Page-level text extractions

%%

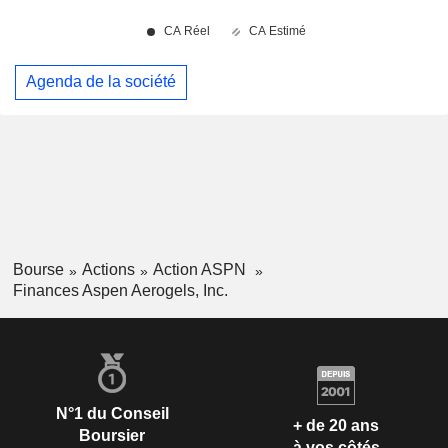
Agenda de la société
Bourse
Actions
Action ASPN
Finances Aspen Aerogels, Inc.
N°1 du Conseil
+ de 20 ans
Boursier
à vos côtés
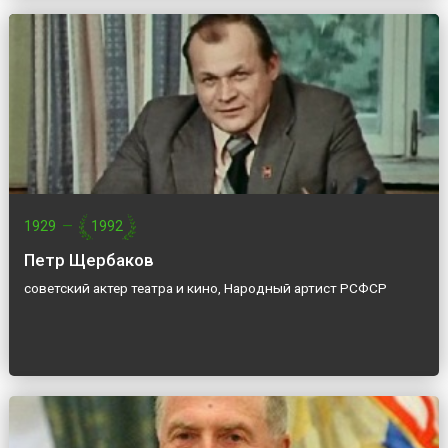
1929
—
1992
Петр Щербаков
советский актер театра и кино, Народный артист РСФСР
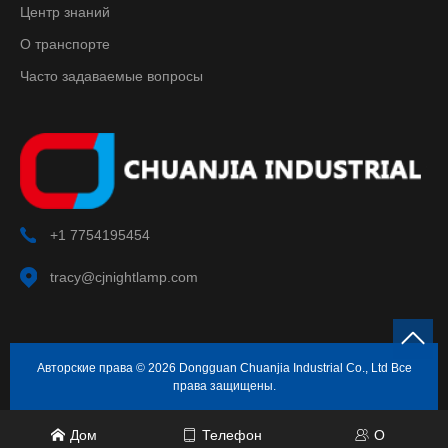
Центр знаний
О транспорте
Часто задаваемые вопросы
+1 7754195454
tracy@cjnightlamp.com
Авторские права © 2026 Dongguan Chuanjia Industrial Co., Ltd Все
права защищены.
Дом
Телефон
О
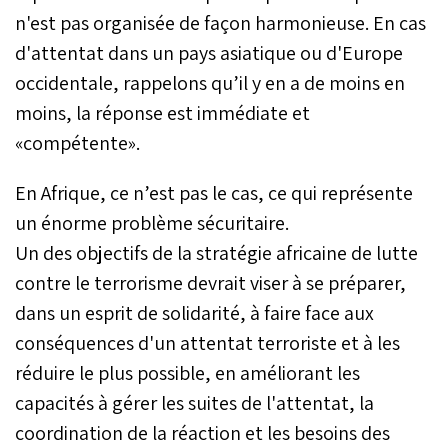
n'est pas organisée de façon harmonieuse. En cas
d'attentat dans un pays asiatique ou d'Europe
occidentale, rappelons qu’il y en a de moins en
moins, la réponse est immédiate et
«compétente».
En Afrique, ce n’est pas le cas, ce qui représente
un énorme problème sécuritaire.
Un des objectifs de la stratégie africaine de lutte
contre le terrorisme devrait viser à se préparer,
dans un esprit de solidarité, à faire face aux
conséquences d'un attentat terroriste et à les
réduire le plus possible, en améliorant les
capacités à gérer les suites de l'attentat, la
coordination de la réaction et les besoins des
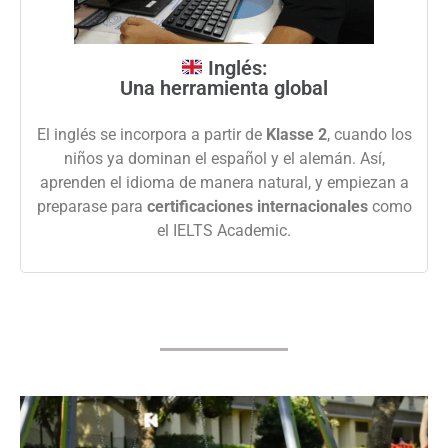
Inglés:
Una herramienta global
El inglés se incorpora a partir de
Klasse 2
, cuando los
niños ya dominan el español y el alemán. Así,
aprenden el idioma de manera natural, y empiezan a
preparase para
certificaciones internacionales
como
el IELTS Academic.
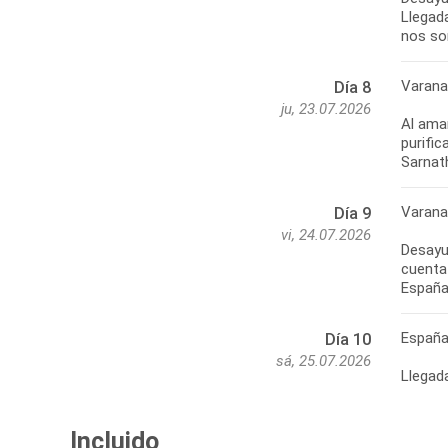
Llegada
nos sor
Varana
Día 8
ju, 23.07.2026
Al aman
purific
Sarnat
Varanas
Día 9
vi, 24.07.2026
Desayun
cuenta 
España
Españ
Día 10
sá, 25.07.2026
Llegad
Incluido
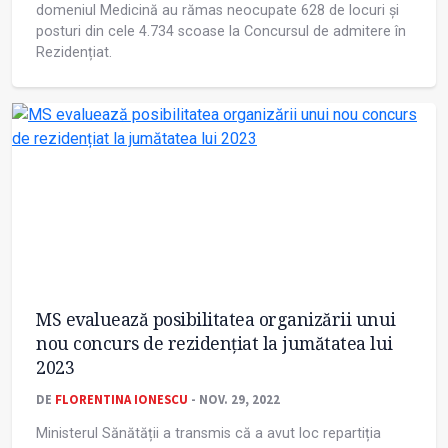
domeniul Medicină au rămas neocupate 628 de locuri și
posturi din cele 4.734 scoase la Concursul de admitere în
Rezidențiat.
MS evaluează posibilitatea organizării unui
nou concurs de rezidențiat la jumătatea lui
2023
DE
FLORENTINA IONESCU
- NOV. 29, 2022
Ministerul Sănătății a transmis că a avut loc repartiția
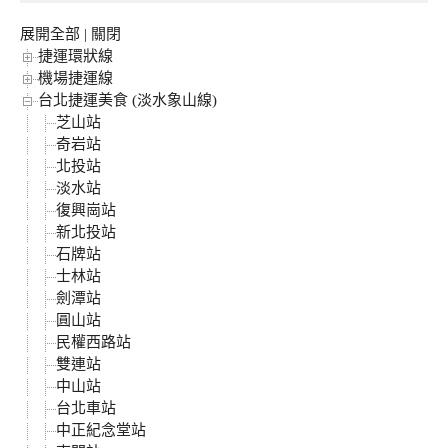
展開全部
|
關閉
捷運環狀線
機場捷運線
台北捷運美食 (淡水象山線)
芝山站
奇岩站
北投站
淡水站
復興崗站
新北投站
石牌站
士林站
劍潭站
圓山站
民權西路站
雙連站
中山站
台北車站
中正紀念堂站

%%

Task description: Scan the records above. Return every line with "dans" in it.

Your solution:
d'attentat dans un pays asiatique ou d'Europe
dans un esprit de solidarité, à faire face aux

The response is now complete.